> What the task asks
Say how many lines of the entries below include "know", giving nothing but that number.

> Data listing
::::::::

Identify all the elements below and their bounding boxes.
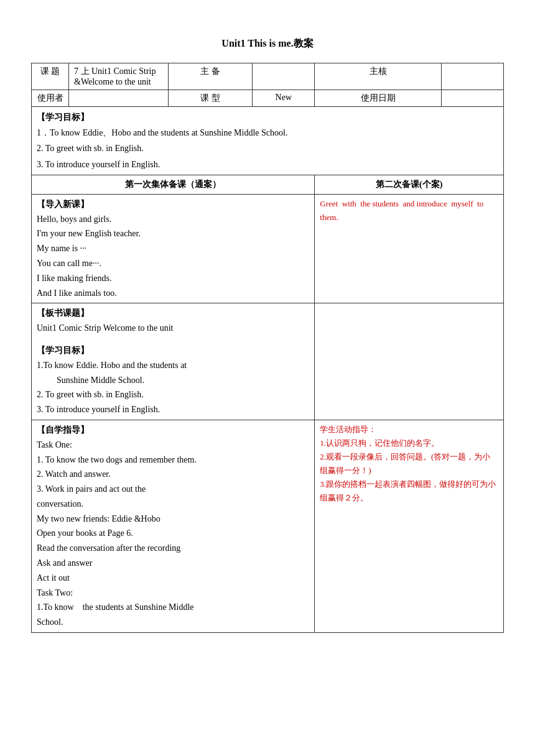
label-shiyongzhe: 使用者: [32, 90, 69, 107]
task2-item1: 1.To know the students at Sunshine Middl…: [37, 600, 309, 615]
right-item2: 2.观看一段录像后，回答问题。(答对一题，为小组赢得一分！): [320, 450, 498, 477]
task2-item1b: School.: [37, 615, 309, 630]
shiyongriqi-value: [442, 90, 504, 107]
task1-item7: Ask and answer: [37, 556, 309, 571]
objectives-header: 【学习目标】: [37, 109, 498, 125]
task2-header: Task Two:: [37, 586, 309, 601]
label-keti: 课 题: [32, 63, 69, 90]
course-name: 7 上 Unit1 Comic Strip &Welcome to the un…: [69, 63, 169, 90]
section1-content: 【导入新课】 Hello, boys and girls. I'm your n…: [32, 194, 315, 303]
objectives-row: 【学习目标】 1．To know Eddie、Hobo and the stud…: [32, 107, 504, 175]
section2-header1: 【板书课题】: [37, 306, 309, 321]
task1-header: Task One:: [37, 438, 309, 453]
col2-header: 第二次备课(个案): [315, 175, 504, 194]
section2-item1: 1.To know Eddie. Hobo and the students a…: [37, 358, 309, 373]
page-title: Unit1 This is me.教案: [31, 37, 504, 50]
section1-line1: Hello, boys and girls.: [37, 212, 309, 227]
task1-item3b: conversation.: [37, 497, 309, 512]
task1-item3: 3. Work in pairs and act out the: [37, 482, 309, 497]
objectives-cell: 【学习目标】 1．To know Eddie、Hobo and the stud…: [32, 107, 504, 175]
section-header-row: 第一次集体备课（通案） 第二次备课(个案): [32, 175, 504, 194]
label-zhibei: 主 备: [169, 63, 253, 90]
section1-line6: And I like animals too.: [37, 286, 309, 301]
section1-line3: My name is ···: [37, 241, 309, 256]
section1-right: Greet with the students and introduce my…: [315, 194, 504, 303]
right-item1: 1.认识两只狗，记住他们的名字。: [320, 436, 498, 450]
header-row-1: 课 题 7 上 Unit1 Comic Strip &Welcome to th…: [32, 63, 504, 90]
section1-line2: I'm your new English teacher.: [37, 226, 309, 241]
section2-item2: 2. To greet with sb. in English.: [37, 387, 309, 402]
task1-item8: Act it out: [37, 571, 309, 586]
right-header: 学生活动指导：: [320, 423, 498, 436]
col1-header: 第一次集体备课（通案）: [32, 175, 315, 194]
task1-item6: Read the conversation after the recordin…: [37, 541, 309, 556]
label-kexing: 课 型: [169, 90, 253, 107]
section2-content: 【板书课题】 Unit1 Comic Strip Welcome to the …: [32, 303, 315, 420]
section3-header: 【自学指导】: [37, 423, 309, 438]
shiyongzhe-value: [69, 90, 169, 107]
right-item3: 3.跟你的搭档一起表演者四幅图，做得好的可为小组赢得２分。: [320, 477, 498, 505]
section2-row: 【板书课题】 Unit1 Comic Strip Welcome to the …: [32, 303, 504, 420]
section3-content: 【自学指导】 Task One: 1. To know the two dogs…: [32, 420, 315, 632]
task1-item1: 1. To know the two dogs and remember the…: [37, 453, 309, 468]
objective-2: 2. To greet with sb. in English.: [37, 141, 498, 156]
label-shiyongriqi: 使用日期: [315, 90, 442, 107]
task1-item2: 2. Watch and answer.: [37, 467, 309, 482]
section3-row: 【自学指导】 Task One: 1. To know the two dogs…: [32, 420, 504, 632]
task1-item5: Open your books at Page 6.: [37, 526, 309, 541]
objective-1: 1．To know Eddie、Hobo and the students at…: [37, 125, 498, 141]
section2-item1b: Sunshine Middle School.: [57, 373, 309, 388]
section2-header2: 【学习目标】: [37, 343, 309, 358]
task1-item4: My two new friends: Eddie &Hobo: [37, 512, 309, 527]
section3-right: 学生活动指导： 1.认识两只狗，记住他们的名字。 2.观看一段录像后，回答问题。…: [315, 420, 504, 632]
zhibei-value: [253, 63, 315, 90]
section1-row: 【导入新课】 Hello, boys and girls. I'm your n…: [32, 194, 504, 303]
section1-line4: You can call me···.: [37, 256, 309, 271]
main-table: 课 题 7 上 Unit1 Comic Strip &Welcome to th…: [31, 63, 504, 633]
zhuhe-value: [442, 63, 504, 90]
label-zhuhe: 主核: [315, 63, 442, 90]
section1-line5: I like making friends.: [37, 271, 309, 286]
kexing-value: New: [253, 90, 315, 107]
section2-line1: Unit1 Comic Strip Welcome to the unit: [37, 321, 309, 336]
section2-item3: 3. To introduce yourself in English.: [37, 402, 309, 417]
section1-header: 【导入新课】: [37, 197, 309, 212]
objective-3: 3. To introduce yourself in English.: [37, 157, 498, 172]
header-row-2: 使用者 课 型 New 使用日期: [32, 90, 504, 107]
section2-right: [315, 303, 504, 420]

::::::::

> Response to this task
8